▶ [Description of the task]
Among the lines below, which ones contain the word "kepercayaan"? Copy every such line.

▶ [Provided information]
......
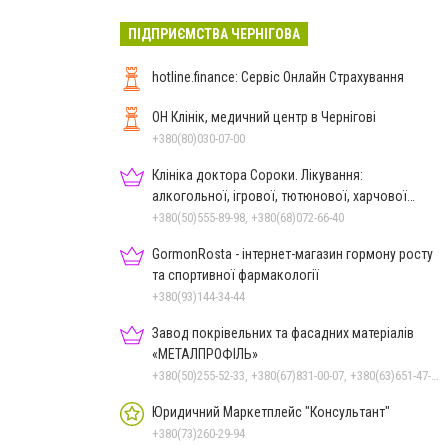
ПІДПРИЄМСТВА ЧЕРНІГОВА
hotline.finance: Сервіс Онлайн Страхування
ОН Клінік, медичний центр в Чернігові
+380(80)030-07-00
Клініка доктора Сороки. Лікування:
алкогольної, ігрової, тютюнової, харчової
залежностей, неврозів т
+380(50)555-89-98, +380(68)072-66-40
GormonRosta - інтернет-магазин гормону росту
та спортивної фармакології
+380(93)144-34-44
Завод покрівельних та фасадних матеріалів
«МЕТАЛПРОФІЛЬ»
+380(50)255-52-33, +380(67)831-00-07, +380(63)651-47-33
Юридичний Маркетплейс "Консультант"
+380(73)260-29-94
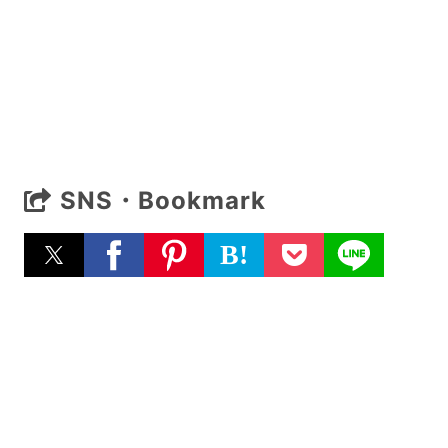
SNS・Bookmark
B!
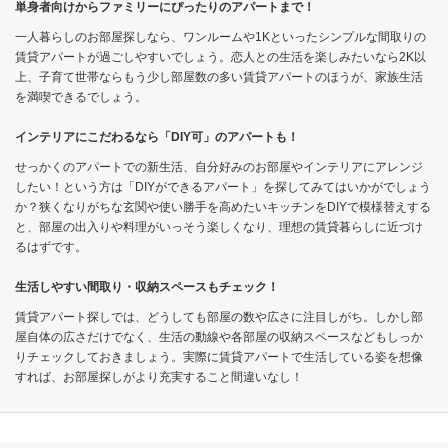
単身者向けからファミリーにぴったりのアパートまで！
一人暮らしのお部屋探しなら、ワンルームや1Kといったシンプルな間取りの
賃貸アパートが過ごしやすいでしょう。恋人との生活を楽しみたいなら2K以
上、子育て世帯ならもう少し部屋数の多い賃貸アパートのほうが、家族生活
を満喫できるでしょう。
インテリアにこだわるなら「DIY可」のアパートも！
せっかくのアパートでの新生活、自分好みのお部屋やインテリアにアレンジ
したい！という方は「DIYができるアパート」を探してみてはいかがでしょう
か？狭くなりがちな玄関や使い勝手を高めたいキッチンをDIYで模様替えする
と、部屋の出入りや料理がいっそう楽しくなり、理想の賃貸暮らしに近づけ
るはずです。
生活しやすい間取り・収納スペースもチェック！
賃貸アパート探しでは、どうしても部屋の数や広さに注目しがち。しかし部
屋自体の広さだけでなく、生活の動線や各部屋の収納スペースなどもしっか
りチェックしておきましょう。実際に賃貸アパートで生活している姿を想像
すれば、お部屋探しがより充実すること間違いなし！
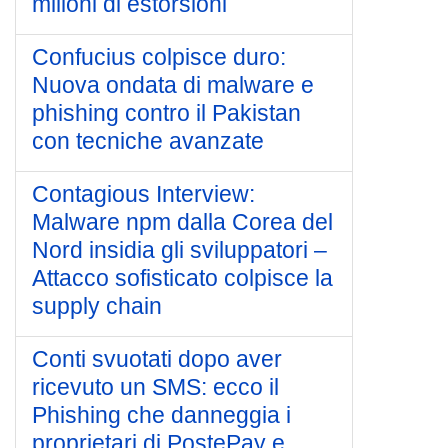
milioni di estorsioni
Confucius colpisce duro:
Nuova ondata di malware e
phishing contro il Pakistan
con tecniche avanzate
Contagious Interview:
Malware npm dalla Corea del
Nord insidia gli sviluppatori –
Attacco sofisticato colpisce la
supply chain
Conti svuotati dopo aver
ricevuto un SMS: ecco il
Phishing che danneggia i
proprietari di PostePay e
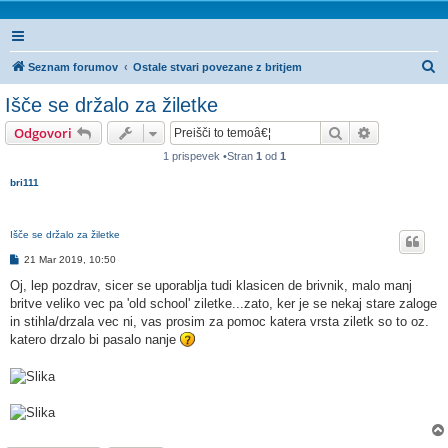
I
Seznam forumov
Ostale stvari povezane z britjem
s
Išče se držalo za žiletke
k
Iskanje
Napredno is
Odgovori
a
1 prispevek •Stran
1
od
1
n
bri111
j
e
Išče se držalo za žiletke
O
21 Mar 2019, 10:50
d
g
Oj, lep pozdrav, sicer se uporablja tudi klasicen de brivnik, malo manj
o
britve veliko vec pa 'old school' ziletke...zato, ker je se nekaj stare zaloge
v
o
in stihla/drzala vec ni, vas prosim za pomoc katera vrsta ziletk so to oz.
r
katero drzalo bi pasalo nanje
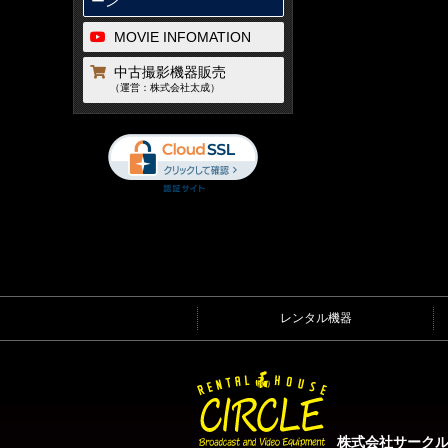
ーン
MOVIE INFOMATION
中古撮影機器販売
（運営：株式会社太成）
レンタル機器
株式会社サーク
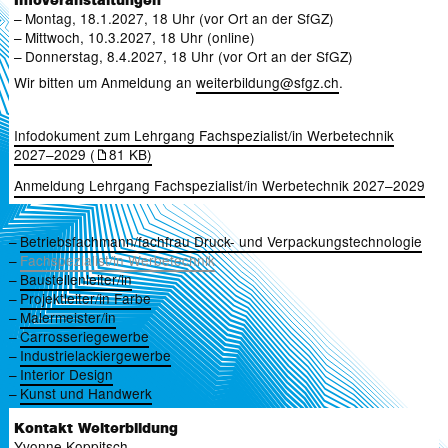
Infoveranstaltungen
Montag, 18.1.2027, 18 Uhr (vor Ort an der SfGZ)
Mittwoch, 10.3.2027, 18 Uhr (online)
Donnerstag, 8.4.2027, 18 Uhr (vor Ort an der SfGZ)
Wir bitten um Anmeldung an
weiterbildung
@
sfgz.ch
.
Infodokument zum Lehrgang Fachspezialist/in Werbetechnik
2027–2029 (
81 KB)
Anmeldung Lehrgang Fachspezialist/in Werbetechnik 2027–2029
Betriebsfachmann/fachfrau Druck- und Verpackungstechnologie
Fachspezialist/in Werbetechnik
Baustellenleiter/in
Projektleiter/in Farbe
Malermeister/in
Carrosseriegewerbe
Industrielackiergewerbe
Interior Design
Kunst und Handwerk
Kontakt Weiterbildung
Yvonne Koppitsch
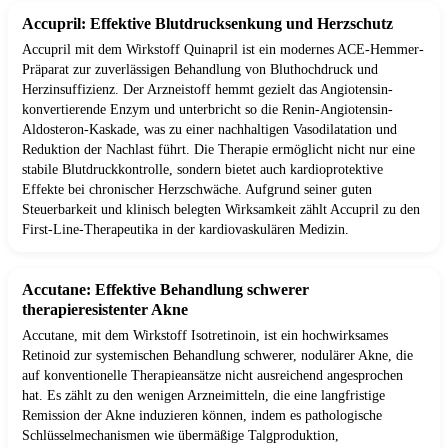
Accupril: Effektive Blutdrucksenkung und Herzschutz
Accupril mit dem Wirkstoff Quinapril ist ein modernes ACE-Hemmer-
Präparat zur zuverlässigen Behandlung von Bluthochdruck und
Herzinsuffizienz. Der Arzneistoff hemmt gezielt das Angiotensin-
konvertierende Enzym und unterbricht so die Renin-Angiotensin-
Aldosteron-Kaskade, was zu einer nachhaltigen Vasodilatation und
Reduktion der Nachlast führt. Die Therapie ermöglicht nicht nur eine
stabile Blutdruckkontrolle, sondern bietet auch kardioprotektive
Effekte bei chronischer Herzschwäche. Aufgrund seiner guten
Steuerbarkeit und klinisch belegten Wirksamkeit zählt Accupril zu den
First-Line-Therapeutika in der kardiovaskulären Medizin.
Accutane: Effektive Behandlung schwerer
therapieresistenter Akne
Accutane, mit dem Wirkstoff Isotretinoin, ist ein hochwirksames
Retinoid zur systemischen Behandlung schwerer, nodulärer Akne, die
auf konventionelle Therapieansätze nicht ausreichend angesprochen
hat. Es zählt zu den wenigen Arzneimitteln, die eine langfristige
Remission der Akne induzieren können, indem es pathologische
Schlüsselmechanismen wie übermäßige Talgproduktion,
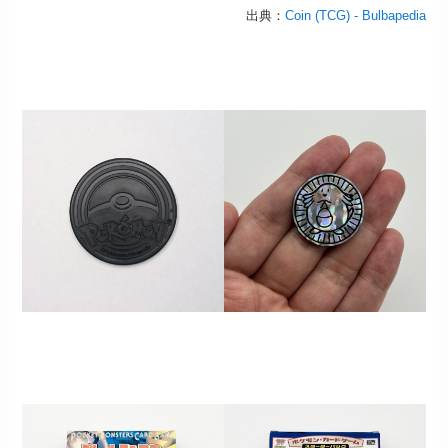
出典：
Coin (TCG) - Bulbapedia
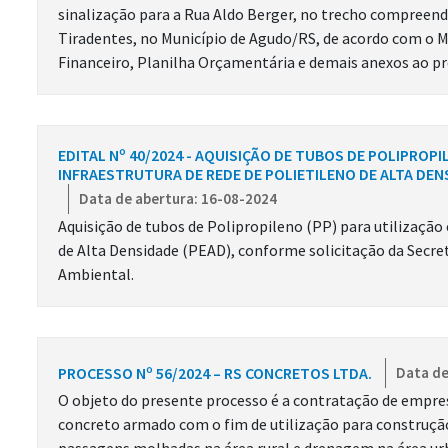
sinalização para a Rua Aldo Berger, no trecho compreendi
Tiradentes, no Município de Agudo/RS, de acordo com o M
Financeiro, Planilha Orçamentária e demais anexos ao pr
EDITAL Nº 40/2024 - AQUISIÇÃO DE TUBOS DE POLIPROPI
INFRAESTRUTURA DE REDE DE POLIETILENO DE ALTA DEN
Data de abertura: 16-08-2024
Aquisição de tubos de Polipropileno (PP) para utilização 
de Alta Densidade (PEAD), conforme solicitação da Secre
Ambiental.
PROCESSO Nº 56/2024 – RS CONCRETOS LTDA.
Data de
O objeto do presente processo é a contratação de empre
concreto armado com o fim de utilização para construção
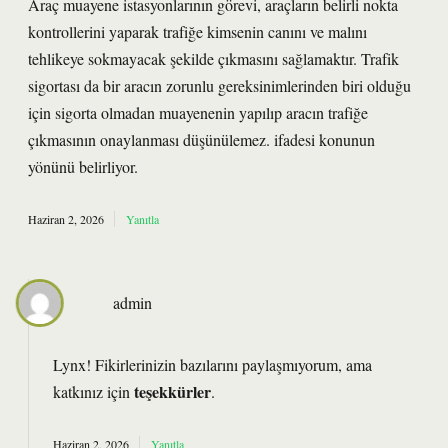
Araç muayene istasyonlarının görevi, araçların belirli nokta
kontrollerini yaparak trafiğe kimsenin canını ve malını
tehlikeye sokmayacak şekilde çıkmasını sağlamaktır. Trafik
sigortası da bir aracın zorunlu gereksinimlerinden biri olduğu
için sigorta olmadan muayenenin yapılıp aracın trafiğe
çıkmasının onaylanması düşünülemez. ifadesi konunun
yönünü belirliyor.
Haziran 2, 2026
Yanıtla
admin
Lynx! Fikirlerinizin bazılarını paylaşmıyorum, ama
teşekkürler
katkınız için
.
Haziran 2, 2026
Yanıtla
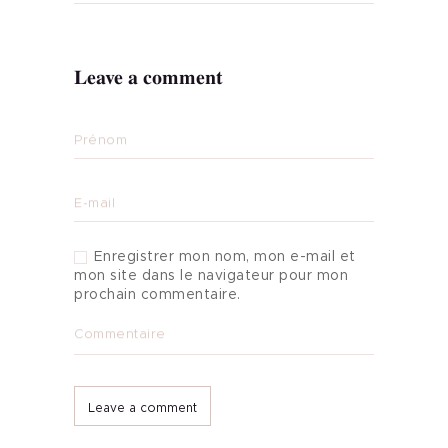
CONTACT
Leave a comment
Prénom
E-mail
Enregistrer mon nom, mon e-mail et
mon site dans le navigateur pour mon
prochain commentaire.
Commentaire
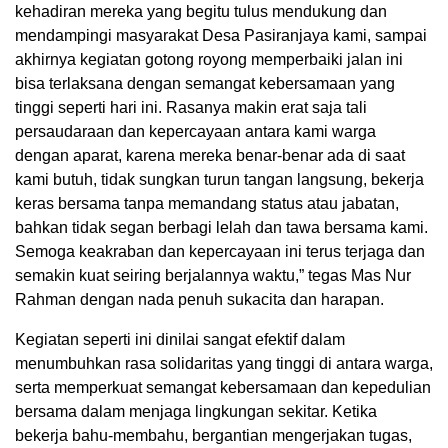
kehadiran mereka yang begitu tulus mendukung dan
mendampingi masyarakat Desa Pasiranjaya kami, sampai
akhirnya kegiatan gotong royong memperbaiki jalan ini
bisa terlaksana dengan semangat kebersamaan yang
tinggi seperti hari ini. Rasanya makin erat saja tali
persaudaraan dan kepercayaan antara kami warga
dengan aparat, karena mereka benar-benar ada di saat
kami butuh, tidak sungkan turun tangan langsung, bekerja
keras bersama tanpa memandang status atau jabatan,
bahkan tidak segan berbagi lelah dan tawa bersama kami.
Semoga keakraban dan kepercayaan ini terus terjaga dan
semakin kuat seiring berjalannya waktu,” tegas Mas Nur
Rahman dengan nada penuh sukacita dan harapan.
Kegiatan seperti ini dinilai sangat efektif dalam
menumbuhkan rasa solidaritas yang tinggi di antara warga,
serta memperkuat semangat kebersamaan dan kepedulian
bersama dalam menjaga lingkungan sekitar. Ketika
bekerja bahu-membahu, bergantian mengerjakan tugas,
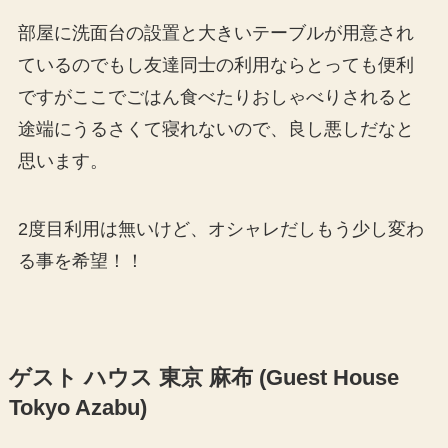
部屋に洗面台の設置と大きいテーブルが用意され
ているのでもし友達同士の利用ならとっても便利
ですがここでごはん食べたりおしゃべりされると
途端にうるさくて寝れないので、良し悪しだなと
思います。
2度目利用は無いけど、オシャレだしもう少し変わ
る事を希望！！
ゲスト ハウス 東京 麻布 (Guest House
Tokyo Azabu)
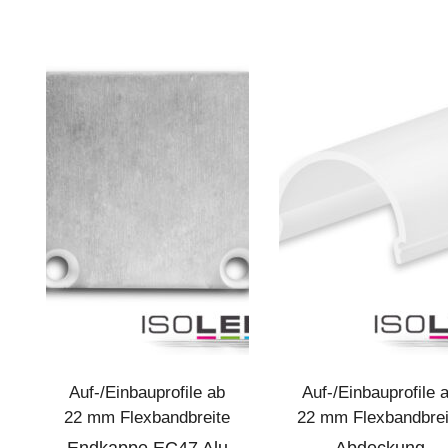
Auf-/Einbauprofile ab
Auf-/Einbauprofile 
22 mm Flexbandbreite
22 mm Flexbandbrei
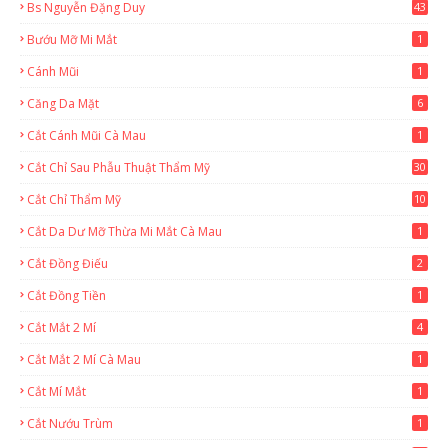
Bs Nguyễn Đặng Duy
43
2
Bướu Mỡ Mi Mắt
1
Cánh Mũi
1
Căng Da Mặt
6
Cắt Cánh Mũi Cà Mau
1
Cắt Chỉ Sau Phẫu Thuật Thẩm Mỹ
30
Cắt Chỉ Thẩm Mỹ
10
Cắt Da Dư Mỡ Thừa Mi Mắt Cà Mau
1
Cắt Đồng Điếu
2
Cắt Đồng Tiền
1
Cắt Mắt 2 Mí
4
Cắt Mắt 2 Mí Cà Mau
1
Cắt Mí Mắt
1
Cắt Nướu Trùm
1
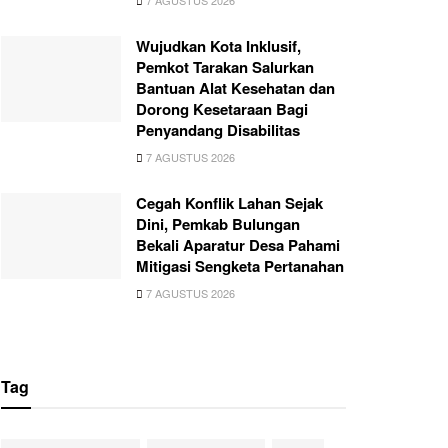
7 AGUSTUS 2026
Wujudkan Kota Inklusif,
Pemkot Tarakan Salurkan
Bantuan Alat Kesehatan dan
Dorong Kesetaraan Bagi
Penyandang Disabilitas
7 AGUSTUS 2026
Cegah Konflik Lahan Sejak
Dini, Pemkab Bulungan
Bekali Aparatur Desa Pahami
Mitigasi Sengketa Pertanahan
7 AGUSTUS 2026
Tag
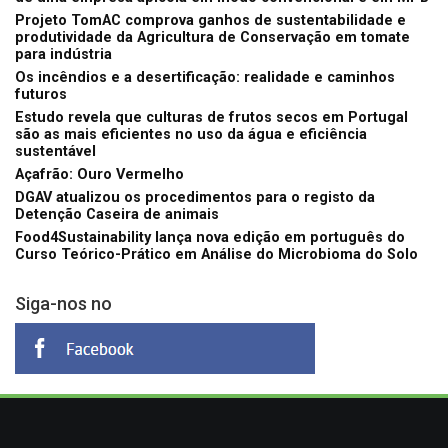
Projeto TomAC comprova ganhos de sustentabilidade e
produtividade da Agricultura de Conservação em tomate
para indústria
Os incêndios e a desertificação: realidade e caminhos
futuros
Estudo revela que culturas de frutos secos em Portugal
são as mais eficientes no uso da água e eficiência
sustentável
Açafrão: Ouro Vermelho
DGAV atualizou os procedimentos para o registo da
Detenção Caseira de animais
Food4Sustainability lança nova edição em português do
Curso Teórico-Prático em Análise do Microbioma do Solo
Siga-nos no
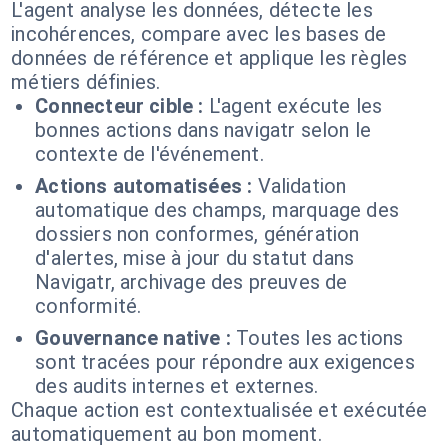
L'agent analyse les données, détecte les
incohérences, compare avec les bases de
données de référence et applique les règles
métiers définies.
Connecteur cible :
L'agent exécute les
bonnes actions dans navigatr selon le
contexte de l'événement.
Actions automatisées :
Validation
automatique des champs, marquage des
dossiers non conformes, génération
d'alertes, mise à jour du statut dans
Navigatr, archivage des preuves de
conformité.
Gouvernance native :
Toutes les actions
sont tracées pour répondre aux exigences
des audits internes et externes.
Chaque action est contextualisée et exécutée
automatiquement au bon moment.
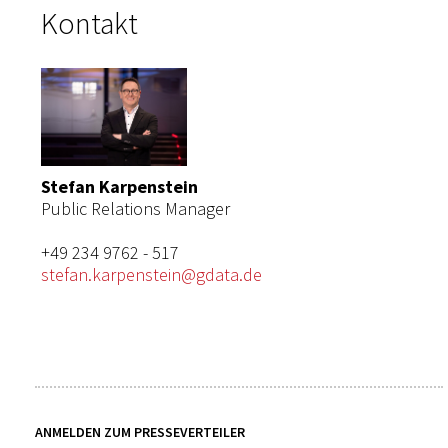
Kontakt
Stefan Karpenstein
Public Relations Manager
+49 234 9762 - 517
stefan.karpenstein@gdata.de
ANMELDEN ZUM PRESSEVERTEILER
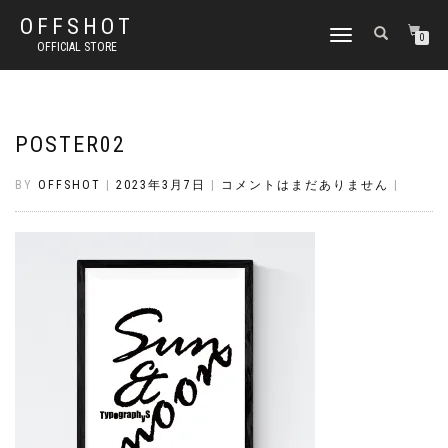
OFFSHOT
ナ
0
OFFICIAL STORE
ビ
ゲ
ー
シ
ョ
POSTER02
ン
切
BY
OFFSHOT
|
2023年3月7日
|
コメントはまだありません
|
り
替
え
......
▶ [Response area]
persaudaraan dan kepercayaan antara kami warga
Semoga keakraban dan kepercayaan ini terus terjaga dan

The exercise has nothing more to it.